*** Data ***

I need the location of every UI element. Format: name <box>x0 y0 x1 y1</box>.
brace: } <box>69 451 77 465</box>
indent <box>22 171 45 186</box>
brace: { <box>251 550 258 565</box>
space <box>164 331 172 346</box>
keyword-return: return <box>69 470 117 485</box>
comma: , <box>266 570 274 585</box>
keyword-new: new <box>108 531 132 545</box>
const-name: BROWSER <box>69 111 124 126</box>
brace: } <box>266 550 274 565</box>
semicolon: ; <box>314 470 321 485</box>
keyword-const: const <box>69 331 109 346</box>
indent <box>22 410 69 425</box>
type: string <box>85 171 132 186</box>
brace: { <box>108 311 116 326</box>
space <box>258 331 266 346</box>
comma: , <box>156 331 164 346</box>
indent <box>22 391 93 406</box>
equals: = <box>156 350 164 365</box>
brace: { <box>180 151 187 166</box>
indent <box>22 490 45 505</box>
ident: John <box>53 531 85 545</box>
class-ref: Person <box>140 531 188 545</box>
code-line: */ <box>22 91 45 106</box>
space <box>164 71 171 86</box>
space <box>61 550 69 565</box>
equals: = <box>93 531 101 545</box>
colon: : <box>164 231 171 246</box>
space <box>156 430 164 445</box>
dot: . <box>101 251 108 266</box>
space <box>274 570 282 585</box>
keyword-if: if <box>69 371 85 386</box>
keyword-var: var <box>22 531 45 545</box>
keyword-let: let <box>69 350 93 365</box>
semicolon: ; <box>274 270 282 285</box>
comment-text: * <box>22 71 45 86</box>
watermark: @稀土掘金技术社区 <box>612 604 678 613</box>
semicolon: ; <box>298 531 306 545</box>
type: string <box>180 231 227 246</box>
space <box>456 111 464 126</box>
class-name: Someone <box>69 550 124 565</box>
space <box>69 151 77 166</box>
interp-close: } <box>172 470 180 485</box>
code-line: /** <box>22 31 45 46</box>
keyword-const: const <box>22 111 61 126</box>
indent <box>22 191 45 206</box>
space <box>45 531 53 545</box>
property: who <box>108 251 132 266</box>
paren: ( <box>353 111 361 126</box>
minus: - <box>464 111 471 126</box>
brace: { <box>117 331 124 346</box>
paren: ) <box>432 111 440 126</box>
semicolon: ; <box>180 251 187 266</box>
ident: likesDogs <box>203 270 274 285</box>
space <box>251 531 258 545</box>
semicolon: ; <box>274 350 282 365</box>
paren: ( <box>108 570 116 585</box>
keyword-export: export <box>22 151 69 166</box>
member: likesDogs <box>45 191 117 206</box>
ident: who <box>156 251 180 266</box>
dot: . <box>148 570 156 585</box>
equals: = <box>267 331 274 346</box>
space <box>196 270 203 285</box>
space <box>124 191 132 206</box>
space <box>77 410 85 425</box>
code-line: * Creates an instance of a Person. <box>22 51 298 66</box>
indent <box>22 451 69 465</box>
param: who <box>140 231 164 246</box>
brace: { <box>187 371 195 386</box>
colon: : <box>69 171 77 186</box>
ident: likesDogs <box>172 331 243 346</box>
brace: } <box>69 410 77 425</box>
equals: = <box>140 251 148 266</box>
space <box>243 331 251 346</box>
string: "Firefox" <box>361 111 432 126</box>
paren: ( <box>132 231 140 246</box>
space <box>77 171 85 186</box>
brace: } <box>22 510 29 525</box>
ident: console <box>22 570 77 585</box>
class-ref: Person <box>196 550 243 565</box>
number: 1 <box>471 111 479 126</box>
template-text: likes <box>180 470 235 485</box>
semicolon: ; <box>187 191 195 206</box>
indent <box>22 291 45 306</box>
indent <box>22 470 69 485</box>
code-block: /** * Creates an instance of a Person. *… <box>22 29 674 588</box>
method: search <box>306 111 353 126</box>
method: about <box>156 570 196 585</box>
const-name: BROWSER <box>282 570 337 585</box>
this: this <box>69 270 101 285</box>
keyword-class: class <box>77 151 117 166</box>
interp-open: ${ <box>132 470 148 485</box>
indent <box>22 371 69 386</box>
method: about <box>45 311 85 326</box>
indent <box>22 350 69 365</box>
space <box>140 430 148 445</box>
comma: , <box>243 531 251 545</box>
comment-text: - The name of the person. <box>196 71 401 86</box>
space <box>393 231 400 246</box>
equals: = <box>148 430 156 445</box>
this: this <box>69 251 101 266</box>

*** End of Data ***
*** Data ***

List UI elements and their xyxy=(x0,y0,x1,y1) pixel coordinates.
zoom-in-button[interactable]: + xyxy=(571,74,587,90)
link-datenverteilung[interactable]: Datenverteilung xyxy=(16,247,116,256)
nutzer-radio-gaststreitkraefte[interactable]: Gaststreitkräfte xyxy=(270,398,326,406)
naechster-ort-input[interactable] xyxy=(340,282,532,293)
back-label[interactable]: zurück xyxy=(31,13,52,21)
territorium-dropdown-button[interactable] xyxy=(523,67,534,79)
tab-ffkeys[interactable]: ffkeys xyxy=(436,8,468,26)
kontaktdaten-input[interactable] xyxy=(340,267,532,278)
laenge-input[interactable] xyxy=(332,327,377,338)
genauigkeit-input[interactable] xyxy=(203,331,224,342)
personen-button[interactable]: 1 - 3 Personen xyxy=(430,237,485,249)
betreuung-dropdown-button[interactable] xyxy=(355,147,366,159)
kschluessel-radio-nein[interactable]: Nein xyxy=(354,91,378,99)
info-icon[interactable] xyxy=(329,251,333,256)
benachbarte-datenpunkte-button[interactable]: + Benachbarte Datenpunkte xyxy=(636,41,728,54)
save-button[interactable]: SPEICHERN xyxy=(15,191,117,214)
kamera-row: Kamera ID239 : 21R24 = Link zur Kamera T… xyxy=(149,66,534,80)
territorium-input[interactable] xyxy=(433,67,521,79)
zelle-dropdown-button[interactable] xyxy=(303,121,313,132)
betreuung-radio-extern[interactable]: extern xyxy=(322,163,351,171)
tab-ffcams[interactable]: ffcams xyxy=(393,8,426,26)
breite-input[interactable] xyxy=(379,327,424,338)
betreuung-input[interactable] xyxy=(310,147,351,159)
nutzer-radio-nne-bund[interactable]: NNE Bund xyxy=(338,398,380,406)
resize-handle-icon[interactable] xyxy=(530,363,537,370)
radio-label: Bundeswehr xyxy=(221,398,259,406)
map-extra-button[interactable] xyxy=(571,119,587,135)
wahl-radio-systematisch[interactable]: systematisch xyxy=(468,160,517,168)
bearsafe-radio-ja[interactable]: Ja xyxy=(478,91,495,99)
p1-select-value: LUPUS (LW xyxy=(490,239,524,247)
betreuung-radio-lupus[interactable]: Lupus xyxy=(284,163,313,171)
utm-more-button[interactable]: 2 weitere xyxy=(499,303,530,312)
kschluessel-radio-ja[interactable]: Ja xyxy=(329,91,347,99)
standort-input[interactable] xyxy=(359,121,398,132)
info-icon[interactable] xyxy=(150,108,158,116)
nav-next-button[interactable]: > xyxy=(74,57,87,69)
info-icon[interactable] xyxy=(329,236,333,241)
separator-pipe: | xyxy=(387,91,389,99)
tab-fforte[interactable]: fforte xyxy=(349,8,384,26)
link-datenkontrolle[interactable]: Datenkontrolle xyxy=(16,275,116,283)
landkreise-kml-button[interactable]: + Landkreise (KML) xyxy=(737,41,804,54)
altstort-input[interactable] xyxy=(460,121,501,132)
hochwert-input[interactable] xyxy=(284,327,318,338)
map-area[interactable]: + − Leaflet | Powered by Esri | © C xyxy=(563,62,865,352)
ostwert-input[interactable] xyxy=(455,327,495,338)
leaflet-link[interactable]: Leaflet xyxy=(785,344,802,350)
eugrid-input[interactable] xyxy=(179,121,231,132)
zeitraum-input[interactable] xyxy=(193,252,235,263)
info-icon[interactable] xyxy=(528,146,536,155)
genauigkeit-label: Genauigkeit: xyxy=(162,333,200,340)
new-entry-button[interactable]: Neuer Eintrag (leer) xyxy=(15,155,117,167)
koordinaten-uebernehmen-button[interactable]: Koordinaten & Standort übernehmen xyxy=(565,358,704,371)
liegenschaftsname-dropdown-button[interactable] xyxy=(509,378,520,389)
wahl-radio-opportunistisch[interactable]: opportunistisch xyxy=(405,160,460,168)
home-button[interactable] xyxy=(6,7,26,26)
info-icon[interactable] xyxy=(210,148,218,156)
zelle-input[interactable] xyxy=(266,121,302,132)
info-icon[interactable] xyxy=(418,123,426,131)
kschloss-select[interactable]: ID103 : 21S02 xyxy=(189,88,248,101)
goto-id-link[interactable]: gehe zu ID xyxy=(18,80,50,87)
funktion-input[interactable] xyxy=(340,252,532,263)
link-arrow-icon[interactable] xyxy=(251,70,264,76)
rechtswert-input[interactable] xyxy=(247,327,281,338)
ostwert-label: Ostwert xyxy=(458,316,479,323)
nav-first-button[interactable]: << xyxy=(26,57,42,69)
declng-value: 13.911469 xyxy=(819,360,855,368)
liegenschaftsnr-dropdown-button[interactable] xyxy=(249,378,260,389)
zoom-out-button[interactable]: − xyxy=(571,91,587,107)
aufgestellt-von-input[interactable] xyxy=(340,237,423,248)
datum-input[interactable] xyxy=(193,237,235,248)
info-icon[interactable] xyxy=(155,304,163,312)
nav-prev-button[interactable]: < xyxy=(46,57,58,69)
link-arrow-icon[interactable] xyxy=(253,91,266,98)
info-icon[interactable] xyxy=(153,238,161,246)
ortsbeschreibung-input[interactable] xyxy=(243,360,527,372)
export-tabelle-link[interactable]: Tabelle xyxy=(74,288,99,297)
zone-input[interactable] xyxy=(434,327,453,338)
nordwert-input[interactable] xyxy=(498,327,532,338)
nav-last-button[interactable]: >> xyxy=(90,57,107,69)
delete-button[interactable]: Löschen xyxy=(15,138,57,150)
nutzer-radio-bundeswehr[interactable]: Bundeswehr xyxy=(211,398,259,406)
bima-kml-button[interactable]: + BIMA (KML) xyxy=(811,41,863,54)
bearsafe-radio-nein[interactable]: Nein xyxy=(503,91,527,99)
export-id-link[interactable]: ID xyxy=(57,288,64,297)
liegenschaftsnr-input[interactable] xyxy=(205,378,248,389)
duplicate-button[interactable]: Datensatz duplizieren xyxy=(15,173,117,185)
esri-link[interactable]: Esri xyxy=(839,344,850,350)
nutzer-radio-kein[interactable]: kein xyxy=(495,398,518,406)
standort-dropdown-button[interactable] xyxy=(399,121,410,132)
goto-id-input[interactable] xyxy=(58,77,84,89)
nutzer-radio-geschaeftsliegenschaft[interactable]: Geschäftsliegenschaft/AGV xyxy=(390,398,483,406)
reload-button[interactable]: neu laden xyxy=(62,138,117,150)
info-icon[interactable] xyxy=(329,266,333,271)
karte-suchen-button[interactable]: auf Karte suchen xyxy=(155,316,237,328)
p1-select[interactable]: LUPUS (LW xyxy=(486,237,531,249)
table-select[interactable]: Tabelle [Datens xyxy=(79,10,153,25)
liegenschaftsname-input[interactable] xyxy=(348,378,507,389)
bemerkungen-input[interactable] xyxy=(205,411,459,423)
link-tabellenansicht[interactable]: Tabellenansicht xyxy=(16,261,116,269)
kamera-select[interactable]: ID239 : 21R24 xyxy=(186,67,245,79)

*** End of Data ***

◆ **What you should do**
Within the records, filter for lines that contain the word "ostwert" and show each one.

◆ **Result of the task**
ostwert-input[interactable] xyxy=(455,327,495,338)
ostwert-label: Ostwert xyxy=(458,316,479,323)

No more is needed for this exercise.